Taming Your Cluster with ZooKeeper

I was recently tasked with finding a solution for leader election in a distributed system we are developing. I began to explore the realm of distributed algorithms, which eventually resulted in a more fundamental problem: How can we easily make all the nodes communicate reliably? After exploring ZeroMQ and UDP broadcasting, I decided to explore the Hadoop ecosystem to see if any of their solutions were reusable, and I discovered the excellent Apache ZooKeeper.

ZooKeeper is an open-source server that allows for highly reliable distributed coordination. It is a clustered service that can serve as a single source of truth for configuration information, distributed synchronization and other services. Zookeeper makes a number of guarantees about it’s data, it will be: sequential, atomic, reliable, timely, and consistent across the cluster.

ZooKeeper Components

There are very few working parts of ZooKeeper to understand, but when these pieces are paired together, they become very powerful. At it’s core, ZooKeeper is nothing more than a hiearchical, key value store that looks like a filesystem. Nodes can be created, tagged with data, and nested under other nodes. In ZooKeeper, these nodes are called znodes, and they come in 2 different flavors.

Persistent znode

Persistent znodes are just as they sound, znodes that are created and kept around until they are explicitly deleted. A persistent znode can have many other znodes nested under it, and can be tagged with data.

Ephemeral znode

Ephemeral znodes are similar to persistent znodes — they can be nested under persistent znodes and they can be tagged with data — however they can not have znodes nested under them. If a znode is ephemeral, it will always be a leaf node of the tree. Ephemeral nodes give ZooKeeper its fault detection power in distributed systems. Ephemeral nodes are only existant for the duration of a client’s connection. Once the client’s connection is lost, the ephemeral nodes are deleted.


Persistent and ephemeral znode’s can be a part of an atomic sequence. These sequential nodes will be created with a monotonic number added to the end of their path. For example, if you were to create the sequential znode with the path /clients/server.mydomain.com-, it would be created as /clients/server.mydomain.com-0000000000, with the next node being created as having the sequence number of 0000000001 and so on. Sequences are always shared between sibling nodes.
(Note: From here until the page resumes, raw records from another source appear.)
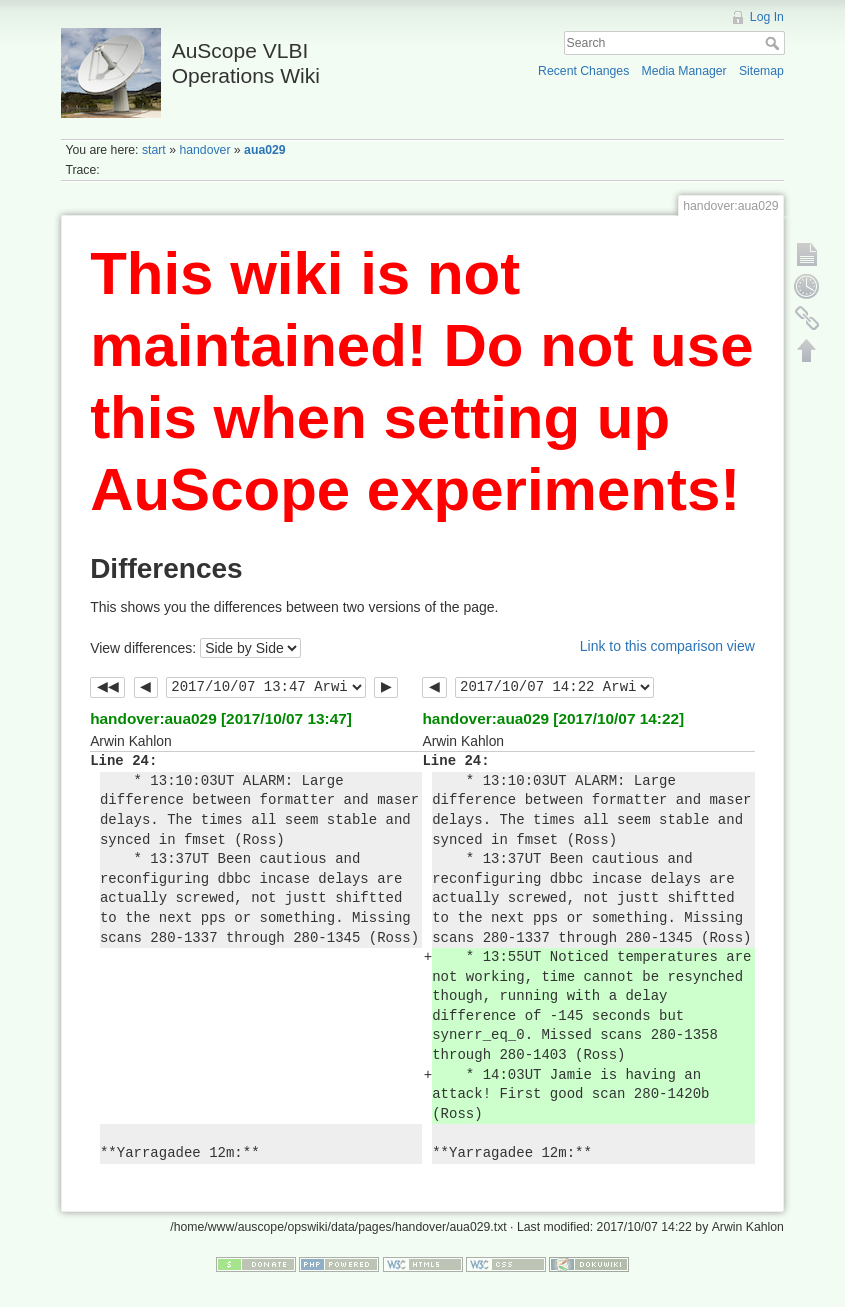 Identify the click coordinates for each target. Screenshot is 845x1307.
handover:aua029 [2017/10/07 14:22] (553, 718)
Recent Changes (583, 71)
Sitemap (761, 71)
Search (774, 43)
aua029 (265, 150)
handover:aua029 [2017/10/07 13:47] (221, 718)
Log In (767, 17)
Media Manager (684, 71)
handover (204, 150)
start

The last basic feature of ZooKeeper is the ability to create watches. When using an API, a watch allows you to associate functionality and logic that is triggered upon a change in child elements in the tree. When paired with ephemeral nodes, watches make leader election algorithms and distributed locking services very easy.

Command Line Example

With just mere definitions, ZooKeeper can be a little bit difficult to understand. Here is an example of using the command line interface that showcases the basic components of ZooKeeper.

Once connected using zkCli, lets list the root path. We can see that only one znode exists, which is used by zookeeper. We will create a persistent znode named /groups and create a persistent znode under /groups with the name master-election. The last argument to the create command is the data attribute, for this example I am just using an empty string.

[zkClient] ls /
[zkClient] create /groups ''
 Created /groups
[zkClient] ls /
 [zookeeper, groups]
[zkClient] create /groups/all-servers ''
 Created /groups/all-servers
[zkClient] create /groups/master-election ''
 Created /groups/master-election
[zkClient] ls /groups
 [all-servers, master-election]


Now let’s create a sequenced ephemeral node under master-election on each of our clients.

[zkClient1] create -e -s /groups/master-election/server1.hostname.com- ''
 Created /groups/master-election/server1.hostname.com-0000000000
[zkClient1] ls /groups/master-election
[zkClient2] create -e -s /groups/master-election/server2.hostname.com- ''
 Created /groups/master-election/server2.hostname.com-0000000001
[zkClient2] ls /groups/master-election
 [server1.hostname.com-0000000000, server2.hostname.com-0000000001]


Now that we have created epemeral nodes for each of our clients, let’s create a watch on the /groups/master-election node on the second client. We will kill the connection to zookeeper on our first client.

[zkClient2] ls /groups/master-election watch
 [server1.hostname.com-0000000000, server2.hostname.com-0000000001]
[zkClient1] quit


On the second client, we can see that the watch fired. If we were using a ZooKeeper API, we could trigger a function and execute failover logic at this point.

WatchedEvent state:SyncConnected type:NodeChildrenChanged path:/groups/master-election
[zkClient2] ls /groups/master-election


The command line example above is only one of many uses for taming your cluster with zookeeper. What are you using ZooKeeper for?